The ratio of alcohol to water needed is minimal...I have heard people recommending as much as 40 - 50% alcohol to water, which is total overkill. Every MSDS for granite cleaner and other surface cleaners that I have looked up have alcohol in concentrations of .5 - 5%. You read that right - half a percent to five percent. (I think people use more because it just doesn't seem possible that so little would be effective.)
The other main ingredient is a surfactant, (Dawn, in the home made brew), which lowers the surface tension of a liquid, (in this case, water), so the product will spread more easily, as well as keep any debris in suspension so it is not deposited back onto the surface being cleaned. The third 'main' ingredient, (remember, the average cleaner is 97 - 98% water..), is some type of scent, I suspect to make the consumer feel they are getting something for their $2.49 ;)

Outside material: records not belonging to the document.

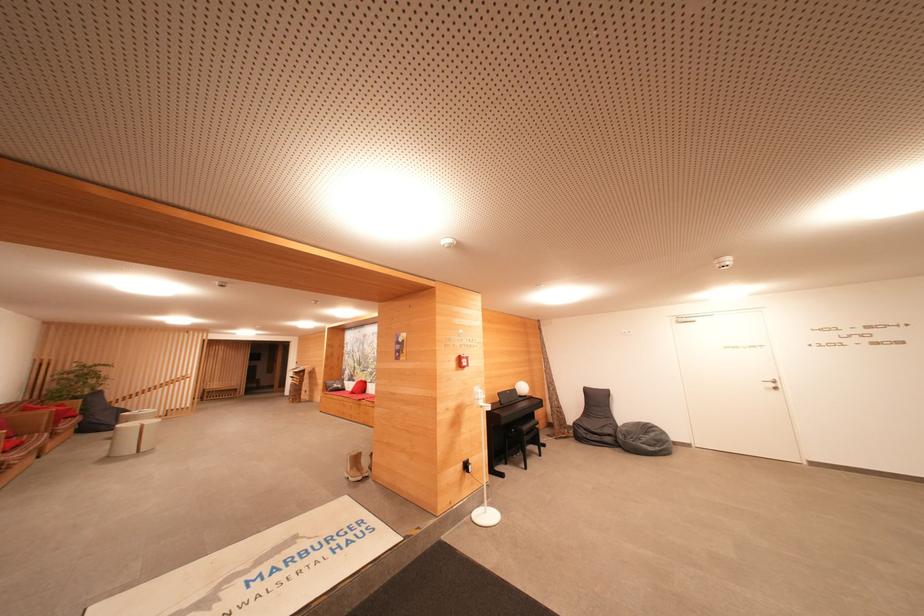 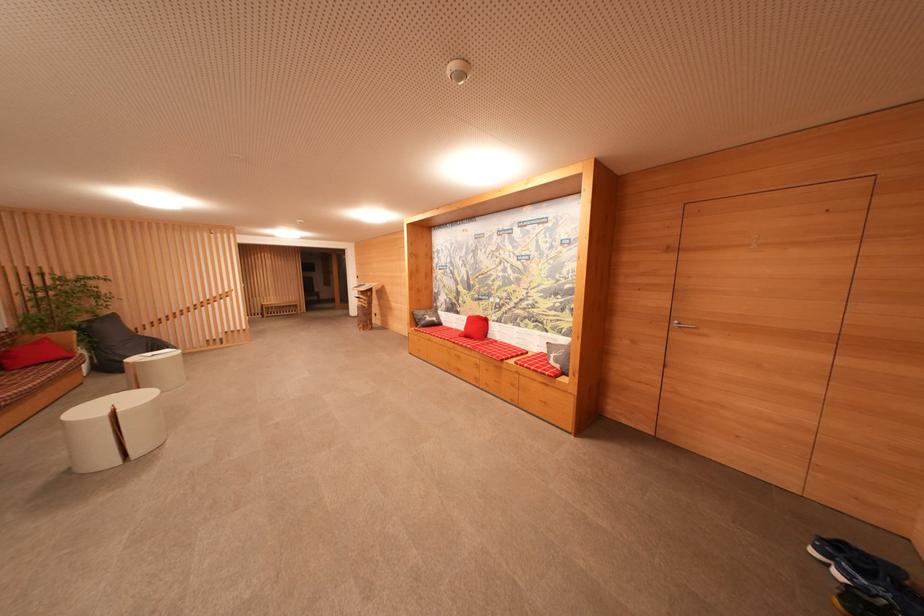 The images are taken continuously from a first-person perspective. In which direction are you moving?

The cameraman walked toward left, forward. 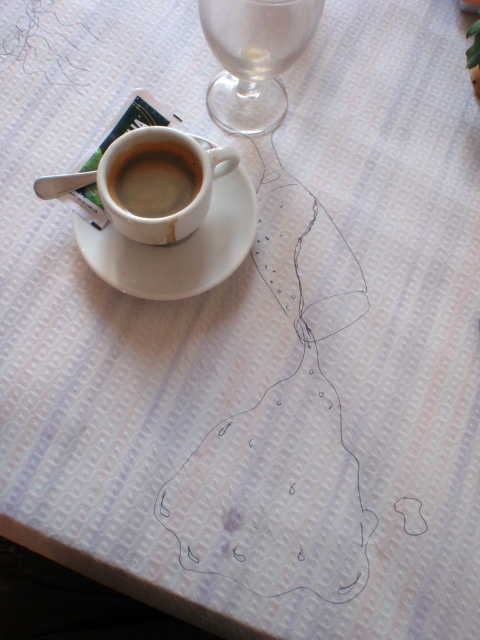 You are looking at the table setting and want to place a napkin between the two points on the table, point (255, 202) and point (156, 195). Which point should you place the napkin closer to so that it appears closer to you?

You should place the napkin closer to point (255, 202) because it is further to the viewer than point (156, 195), making it appear closer.

You are setting up a table for a dinner party and have both a transparent glass wine glass at upper right and a matte ceramic cup at center. Which object should you choose if you need a larger container for a beverage?

The transparent glass wine glass at upper right is larger in size than the matte ceramic cup at center, so you should choose the transparent glass wine glass at upper right for a larger beverage container. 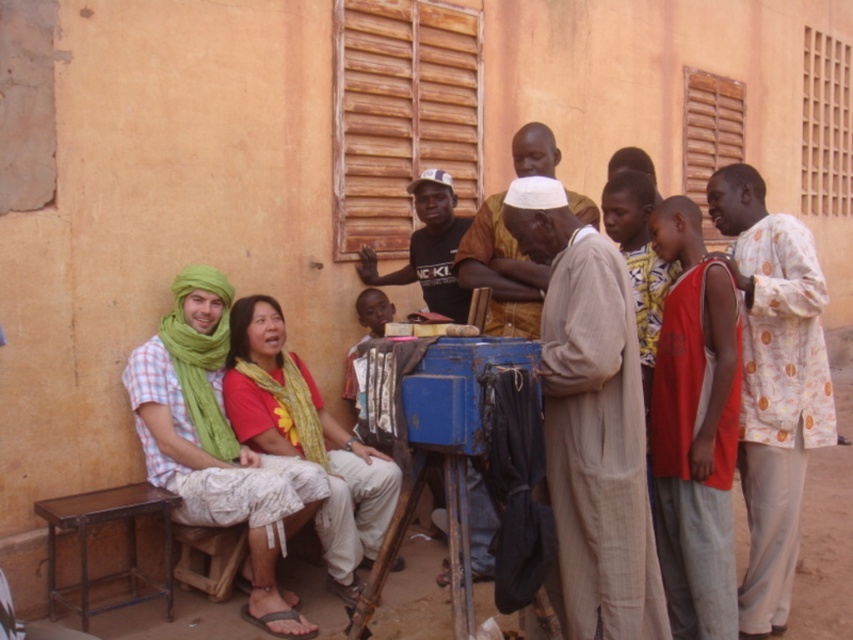 Is light beige fabric at center closer to camera compared to rustic wood stool at lower left?

Yes, it is in front of rustic wood stool at lower left.

Between point (509, 186) and point (134, 540), which one is positioned in front?

Point (509, 186) is more forward.

Is point (558, 337) farther from camera compared to point (62, 509)?

That is False.

Where is `light beige fabric at center`? The width and height of the screenshot is (853, 640). light beige fabric at center is located at coordinates (590, 422).

Which is behind, point (83, 573) or point (196, 586)?

The point (196, 586) is behind.

Is point (161, 593) positioned in front of point (215, 531)?

Yes, it is in front of point (215, 531).

Locate an element on the screen. rustic wood stool at lower left is located at coordinates (126, 541).

You are a GUI agent. You are given a task and a screenshot of the screen. Output one action in this format:
    pyautogui.click(x=<x>, y=<y>)
    Task: Click on the rustic wood stool at lower left
    The height and width of the screenshot is (640, 853).
    Given the screenshot: What is the action you would take?
    pyautogui.click(x=126, y=541)

Does light green fabric turban at left have a lesser width compared to rustic wood stool at lower left?

No, light green fabric turban at left is not thinner than rustic wood stool at lower left.

Who is positioned more to the right, light green fabric turban at left or rustic wood stool at lower left?

light green fabric turban at left is more to the right.

The image size is (853, 640). Identify the location of light green fabric turban at left. (218, 445).

I want to click on light green fabric turban at left, so click(x=218, y=445). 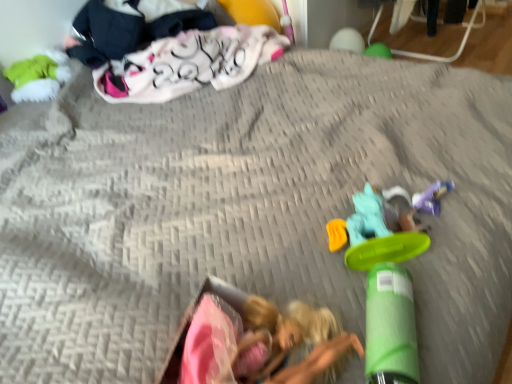 Question: Is translucent plastic toy at center, which ranks as the third toy in back-to-front order, far from purple plastic toy at lower right, marked as the third toy in a bottom-to-top arrangement?

Choices:
 (A) no
 (B) yes

Answer: (A)

Question: Is translucent plastic toy at center, which is counted as the third toy, starting from the left, smaller than purple plastic toy at lower right, which is the 4th toy from left to right?

Choices:
 (A) no
 (B) yes

Answer: (A)

Question: Could you tell me if translucent plastic toy at center, which is counted as the third toy, starting from the left, is turned towards purple plastic toy at lower right, the second toy positioned from the back?

Choices:
 (A) no
 (B) yes

Answer: (A)

Question: Is translucent plastic toy at center, which is counted as the third toy, starting from the left, not within purple plastic toy at lower right, which is counted as the first toy, starting from the right?

Choices:
 (A) no
 (B) yes

Answer: (B)

Question: Is translucent plastic toy at center, which is counted as the third toy, starting from the left, at the right side of purple plastic toy at lower right, which appears as the 3th toy when viewed from the front?

Choices:
 (A) no
 (B) yes

Answer: (A)

Question: Is translucent plastic toy at center, placed as the second toy when sorted from right to left, shorter than purple plastic toy at lower right, marked as the third toy in a bottom-to-top arrangement?

Choices:
 (A) no
 (B) yes

Answer: (A)

Question: Considering the relative sizes of matte green plush at upper left, arranged as the fourth toy when ordered from the bottom, and fluffy pink blanket at upper left, the second clothing viewed from the left, in the image provided, is matte green plush at upper left, arranged as the fourth toy when ordered from the bottom, wider than fluffy pink blanket at upper left, the second clothing viewed from the left,?

Choices:
 (A) yes
 (B) no

Answer: (B)

Question: Are matte green plush at upper left, the 1th toy from the back, and fluffy pink blanket at upper left, marked as the first clothing in a right-to-left arrangement, far apart?

Choices:
 (A) yes
 (B) no

Answer: (B)

Question: Is matte green plush at upper left, positioned as the 4th toy in front-to-back order, looking in the opposite direction of fluffy pink blanket at upper left, marked as the first clothing in a right-to-left arrangement?

Choices:
 (A) no
 (B) yes

Answer: (A)

Question: Is fluffy pink blanket at upper left, marked as the first clothing in a right-to-left arrangement, inside matte green plush at upper left, the 1th toy from the top?

Choices:
 (A) yes
 (B) no

Answer: (B)

Question: Is matte green plush at upper left, the 1th toy from the top, closer to the viewer compared to fluffy pink blanket at upper left, the second clothing viewed from the left?

Choices:
 (A) no
 (B) yes

Answer: (A)

Question: Considering the relative sizes of matte green plush at upper left, which is the first toy from left to right, and fluffy pink blanket at upper left, marked as the first clothing in a right-to-left arrangement, in the image provided, is matte green plush at upper left, which is the first toy from left to right, smaller than fluffy pink blanket at upper left, marked as the first clothing in a right-to-left arrangement,?

Choices:
 (A) no
 (B) yes

Answer: (B)

Question: Does green matte cylinder at lower right, which ranks as the second toy in left-to-right order, turn towards purple plastic toy at lower right, which is the 4th toy from left to right?

Choices:
 (A) yes
 (B) no

Answer: (A) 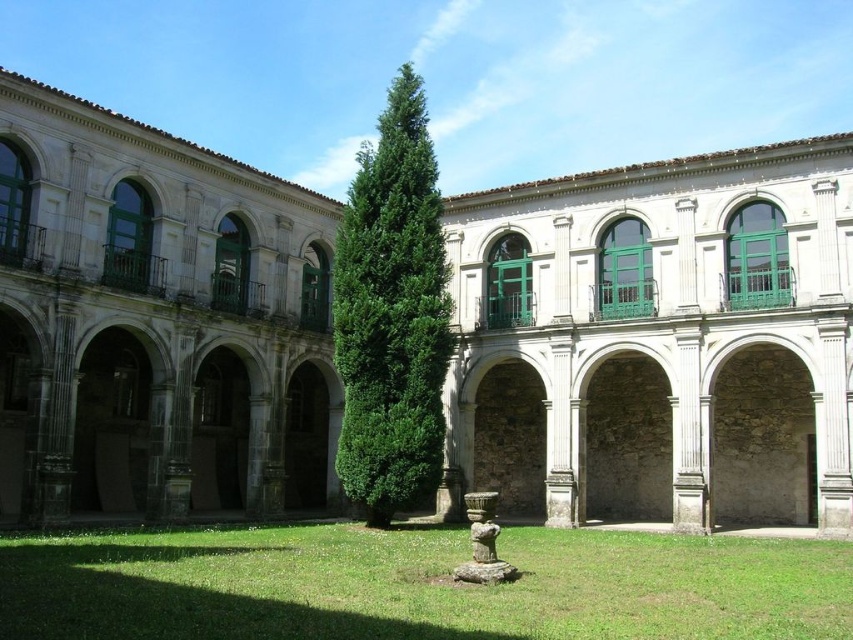 Question: Which point appears farthest from the camera in this image?

Choices:
 (A) (700, 596)
 (B) (675, 278)

Answer: (B)

Question: Is stone arches at center to the right of green leafy tree at center from the viewer's perspective?

Choices:
 (A) no
 (B) yes

Answer: (B)

Question: Can you confirm if stone arches at center is wider than green grass at center?

Choices:
 (A) no
 (B) yes

Answer: (B)

Question: Considering the relative positions of stone arches at center and green leafy tree at center in the image provided, where is stone arches at center located with respect to green leafy tree at center?

Choices:
 (A) left
 (B) right

Answer: (B)

Question: Which of the following is the farthest from the observer?

Choices:
 (A) (120, 410)
 (B) (35, 589)
 (C) (390, 192)

Answer: (A)

Question: Which object is farther from the camera taking this photo?

Choices:
 (A) green grass at center
 (B) stone arches at center

Answer: (B) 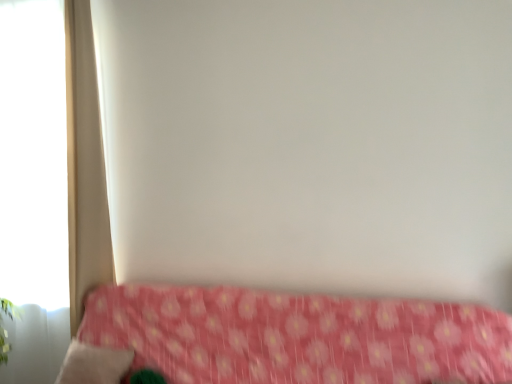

So the choice is yours, buy or make your own - neither is better than the other except for price.
"Isopropyl alcohol possesses weak antibacterial properties and is used to maintain instruments in a sterile condition and to clean the skin before minor surgery." (web snip)
I didn't take the time to look for more on antibacterial properties, but I have been cleaning my granite with alcohol based cleaners for almost two years and have had zero problems.
Granite and Bacteria
If you hear the myth that granite and other stones harbor bacteria, it came from a campaign by solid surface manufacturers and kitchen shops that sell Corian.
From the Stone Industry:
"Many myths and rumours surface every now and again concerning granite and particularly granite countertops. In the November 15, 2001 issue of STONE magazine, its Technical Editor, Fred Hueston decided to take the bull by the horns.
"There are many rumours circulating about the use of granite in our industry and many of them are simply untrue. Before I sat down to write this article I spent several hours on the Internet searching for information. I could not believe what I found. There are dozens of websites, which are distributing false information about the properties of granite.
The author lists a large number of alleged advantages claimed by the manufacturers of solid surfaces, which are generally a mixture of real stone in a matrix or polyester or acrylic resins, before going on to dispel major myths.
* Granite can harbour harmful bacteria! He points out that this is simply untrue and verified this fact with both the Center for Disease Control and The National Institute for Occupational Safety and Health who found no evidence of it.
*Granite contains harmful radon gases! We have reported on this issue at length in previous Granite Bulletins. This article includes substantive evidence showing that this is untrue and points out: In terms of building materials, radon emissions from concrete, cement and gypsum could be of greater concern."
I am not a stone expert, nor am I in the industry. Many people post questions here that I cannot answer. There are several Stone Forums on the web that have experts that will give advice.
As you come across these forums, please do a keyword search on the site first, and read the threads already posted. 99% of the time, your question has already been answered, and it is annoying for these experts to have to answer the same questions over and over. I have seen sites change to 'no public posting' because of this problem. And be sure and THANK anyone who answers your question on any forum you post to!